Start of DATASET EXTRACT

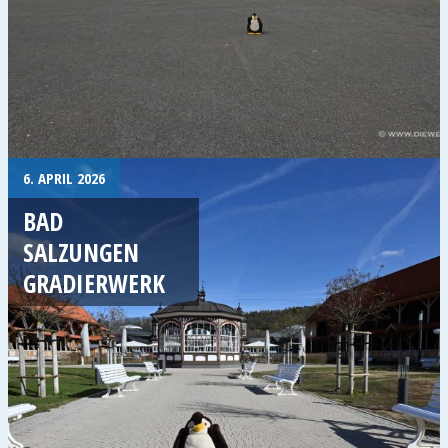
6. APRIL 2026
BAD
SALZUNGEN
GRADIERWERK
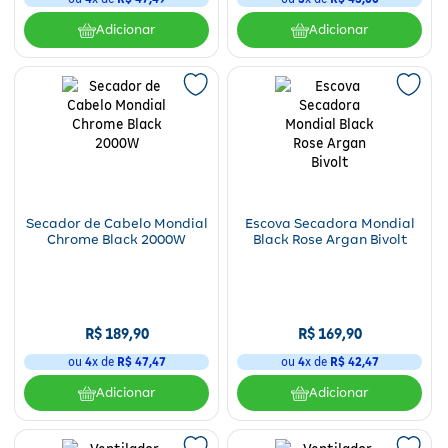
Adicionar
Adicionar
Secador de Cabelo Mondial
Escova Secadora Mondial
Chrome Black 2000W
Black Rose Argan Bivolt
R$
189
,
90
R$
169
,
90
ou
4
x de
R$
47
,
47
ou
4
x de
R$
42
,
47
Adicionar
Adicionar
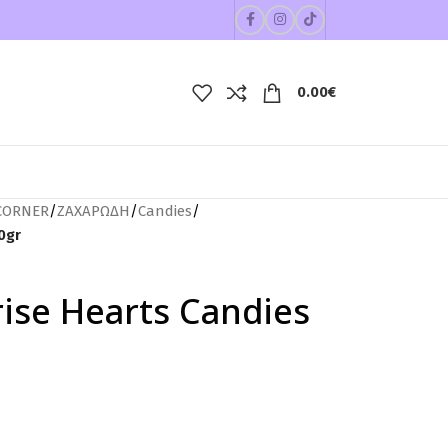
0.00
€
CORNER
/
ΖΑΧΑΡΩΔΗ
/
Candies
/
0gr
rise Hearts Candies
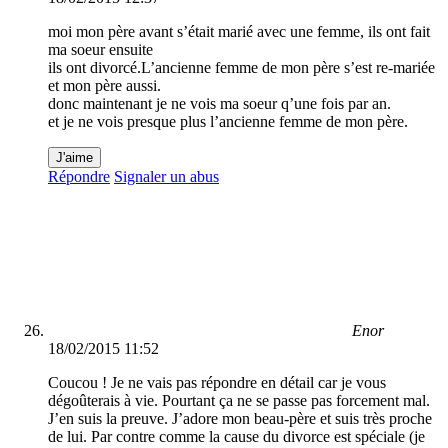
moi mon père avant s’était marié avec une femme, ils ont fait
ma soeur ensuite
ils ont divorcé.L’ancienne femme de mon père s’est re-mariée
et mon père aussi.
donc maintenant je ne vois ma soeur q’une fois par an.
et je ne vois presque plus l’ancienne femme de mon père.
J'aime
Répondre
Signaler un abus
Enor
18/02/2015 11:52
Coucou ! Je ne vais pas répondre en détail car je vous
dégoûterais à vie. Pourtant ça ne se passe pas forcement mal.
J’en suis la preuve. J’adore mon beau-père et suis très proche
de lui. Par contre comme la cause du divorce est spéciale (je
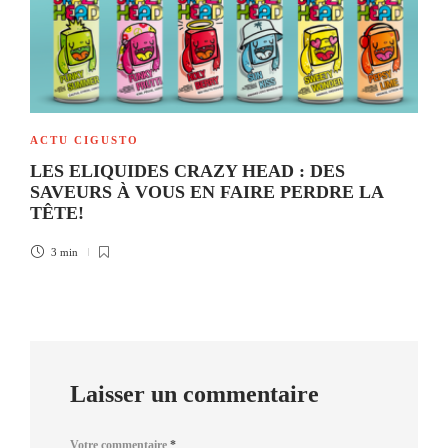
ACTU CIGUSTO
LES ELIQUIDES CRAZY HEAD : DES
SAVEURS À VOUS EN FAIRE PERDRE LA
TÊTE!
3 min
Laisser un commentaire
Votre commentaire
*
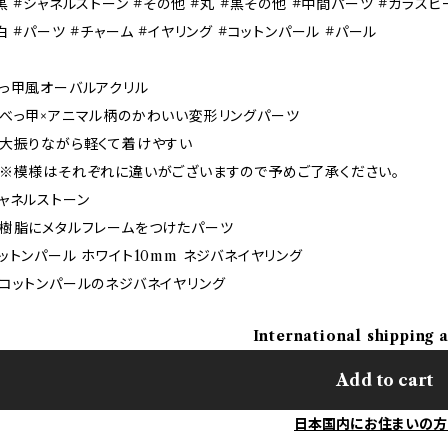
黒 #シャネルストーン #その他 #丸 #黒その他 #中間パーツ #ガラスビ
白 #パーツ #チャーム #イヤリング #コットンパール #パール
っ甲風オーバルアクリル
っ甲×アニマル柄のかわいい変形リングパーツ
振りながら軽くて着けやすい
模様はそれぞれに違いがございますので予めご了承ください。
ャネルストーン
脂にメタルフレームをつけたパーツ
ットンパール ホワイト10mm ネジバネイヤリング
ットンパールのネジバネイヤリング
International shipping 
Add to cart
日本国内にお住まいの方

End of DATASET EXTRACT

● **EXERCISE**:
After reading the records above, say how many lines hold the string "vois", using only a number.

● **TASK RESPONSE**:
2